The soybean market ended January with losses. In Chicago, the March contract was down 8.00 US cents at 1064.25 US cents/bushel. May lost 8.75 US cents and closed at 1077.00 US cents/bushel. July also trended weaker and confirmed the overall bearish picture at the end of the week. March meal also lost US$ 2.10 to US$ 293.60/short ton.
From a trader's point of view, the demand side remained the main drag. As at January 22, US export sales totalled 33.85 million tons, down 20 per cent on the previous year. At the same time, only 79% of the USDA export forecast has been sold, while the long-term average at this time is 87%. This sluggish pace of sales is weighing noticeably on the market.

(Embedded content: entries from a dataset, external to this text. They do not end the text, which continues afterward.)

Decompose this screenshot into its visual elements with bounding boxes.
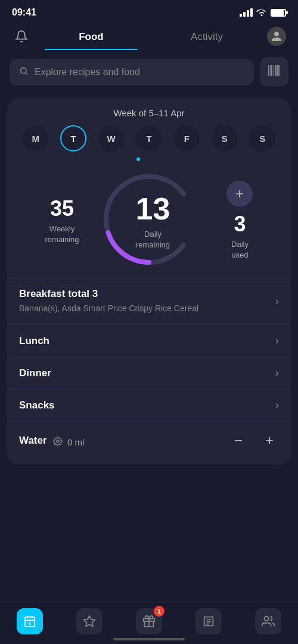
main-card: Week of 5–11 Apr M T W T F S S <box>7 98 291 465</box>
water-value: 0 ml <box>67 435 84 447</box>
day-tuesday[interactable]: T <box>60 125 86 151</box>
snacks-row[interactable]: Snacks › <box>7 389 291 421</box>
nav-tabs: Food Activity <box>0 23 298 50</box>
add-circle-button[interactable] <box>226 181 253 207</box>
search-icon <box>19 66 29 78</box>
nav-news[interactable] <box>195 608 222 634</box>
svg-text:6: 6 <box>29 621 31 626</box>
search-placeholder: Explore recipes and food <box>35 67 140 78</box>
home-indicator <box>113 638 185 640</box>
bell-icon[interactable] <box>10 30 33 43</box>
wifi-icon <box>256 8 267 18</box>
favorites-icon <box>76 608 103 634</box>
water-increase-button[interactable]: + <box>260 431 279 450</box>
svg-point-12 <box>57 440 59 442</box>
svg-rect-2 <box>270 65 271 76</box>
breakfast-chevron-icon: › <box>275 295 279 308</box>
day-dot-monday <box>136 157 140 161</box>
dinner-title: Dinner <box>19 367 275 379</box>
svg-rect-7 <box>278 65 280 76</box>
social-icon <box>255 608 281 634</box>
day-sunday[interactable]: S <box>249 125 275 151</box>
snacks-title: Snacks <box>19 400 275 411</box>
meal-sections: Breakfast total 3 Banana(s), Asda Smart … <box>7 273 291 465</box>
stat-used: 3 Dailyused <box>226 181 253 261</box>
nav-today[interactable]: 6 <box>17 608 43 634</box>
breakfast-title: Breakfast total 3 <box>19 288 275 300</box>
stat-daily: 13 Dailyremaining <box>136 191 170 250</box>
status-bar: 09:41 <box>0 0 298 23</box>
weekly-number: 35 <box>45 196 79 221</box>
day-thursday[interactable]: T <box>136 125 162 151</box>
status-time: 09:41 <box>12 7 36 18</box>
dinner-row[interactable]: Dinner › <box>7 357 291 389</box>
day-wednesday[interactable]: W <box>98 125 125 151</box>
search-container: Explore recipes and food <box>0 50 298 94</box>
water-title: Water <box>19 435 47 446</box>
signal-bars-icon <box>240 8 253 17</box>
snacks-info: Snacks <box>19 400 275 411</box>
news-icon <box>195 608 222 634</box>
used-number: 3 <box>226 212 253 237</box>
week-header: Week of 5–11 Apr <box>7 98 291 125</box>
used-label: Dailyused <box>226 239 253 261</box>
daily-label: Dailyremaining <box>136 229 170 250</box>
weekly-label: Weeklyremaining <box>45 224 79 245</box>
water-left: Water 0 ml <box>19 435 84 447</box>
water-row: Water 0 ml − + <box>7 421 291 460</box>
lunch-chevron-icon: › <box>275 335 279 347</box>
day-friday[interactable]: F <box>173 125 200 151</box>
stat-weekly: 35 Weeklyremaining <box>45 196 79 245</box>
tab-food[interactable]: Food <box>33 23 149 50</box>
barcode-button[interactable] <box>260 57 288 86</box>
svg-point-0 <box>21 67 26 73</box>
water-decrease-button[interactable]: − <box>229 431 248 450</box>
breakfast-info: Breakfast total 3 Banana(s), Asda Smart … <box>19 288 275 315</box>
day-saturday[interactable]: S <box>212 125 238 151</box>
nav-favorites[interactable] <box>76 608 103 634</box>
svg-rect-4 <box>274 65 274 76</box>
breakfast-subtitle: Banana(s), Asda Smart Price Crispy Rice … <box>19 302 275 315</box>
nav-gifts[interactable]: 1 <box>136 608 162 634</box>
lunch-title: Lunch <box>19 335 275 347</box>
search-bar[interactable]: Explore recipes and food <box>10 59 254 85</box>
lunch-info: Lunch <box>19 335 275 347</box>
water-settings-icon[interactable] <box>49 435 63 445</box>
svg-rect-1 <box>268 65 269 76</box>
daily-number: 13 <box>136 191 170 227</box>
svg-point-24 <box>265 617 269 621</box>
nav-social[interactable] <box>255 608 281 634</box>
svg-rect-5 <box>275 65 277 76</box>
gift-badge: 1 <box>154 606 164 617</box>
today-icon: 6 <box>17 608 43 634</box>
dinner-info: Dinner <box>19 367 275 379</box>
svg-marker-18 <box>84 616 95 626</box>
dinner-chevron-icon: › <box>275 367 279 379</box>
status-icons <box>240 8 286 18</box>
battery-icon <box>271 9 286 17</box>
avatar[interactable] <box>265 27 288 46</box>
svg-rect-6 <box>277 65 278 76</box>
stats-section: 35 Weeklyremaining 13 Dailyremaining 3 D… <box>7 166 291 273</box>
avatar-icon <box>267 27 286 46</box>
tab-group: Food Activity <box>33 23 265 50</box>
day-monday[interactable]: M <box>23 125 49 151</box>
svg-rect-3 <box>271 65 272 76</box>
snacks-chevron-icon: › <box>275 399 279 411</box>
water-controls: − + <box>229 431 279 450</box>
lunch-row[interactable]: Lunch › <box>7 324 291 357</box>
breakfast-row[interactable]: Breakfast total 3 Banana(s), Asda Smart … <box>7 278 291 324</box>
tab-activity[interactable]: Activity <box>149 23 265 50</box>
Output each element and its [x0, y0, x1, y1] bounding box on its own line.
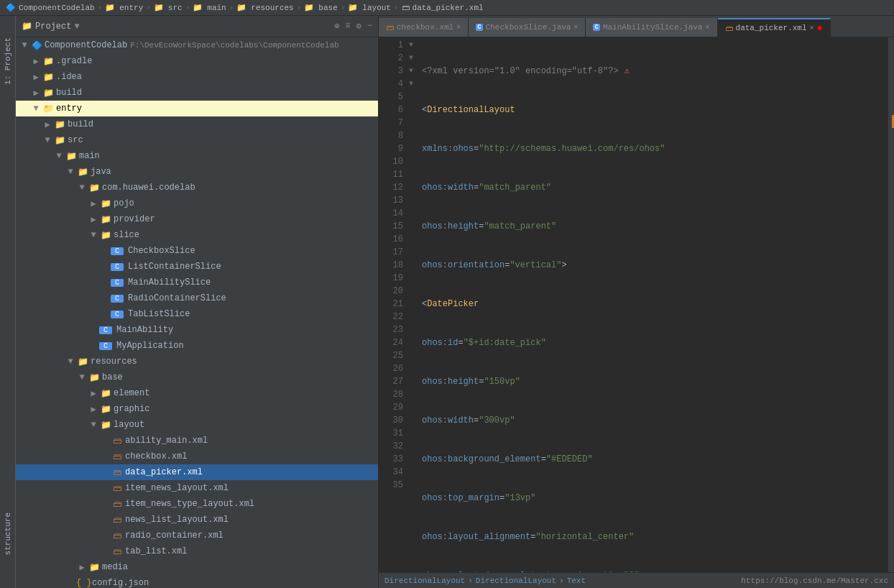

Additional restraint comes from the upcoming USDA Crush Report, in which 230.4 million bushels are expected to be processed in December.
Internationally, South America is sending mixed signals. In Argentina, the Buenos Aires stock exchange rates 47% of soybean stocks as good to very good. This is well above the previous year's level and looks rather bearish from a market perspective, even if the figure is below the previous year's level.
Other oilseeds also showed weakness. In Winnipeg, canola barely made any headway, with the March contract losing Can-$ 0.70 to close at Can-$ 648.00 per tonne. On Euronext in Paris, rapeseed fell, with the February contract dropping by €5.25 to €472.75 per tonne.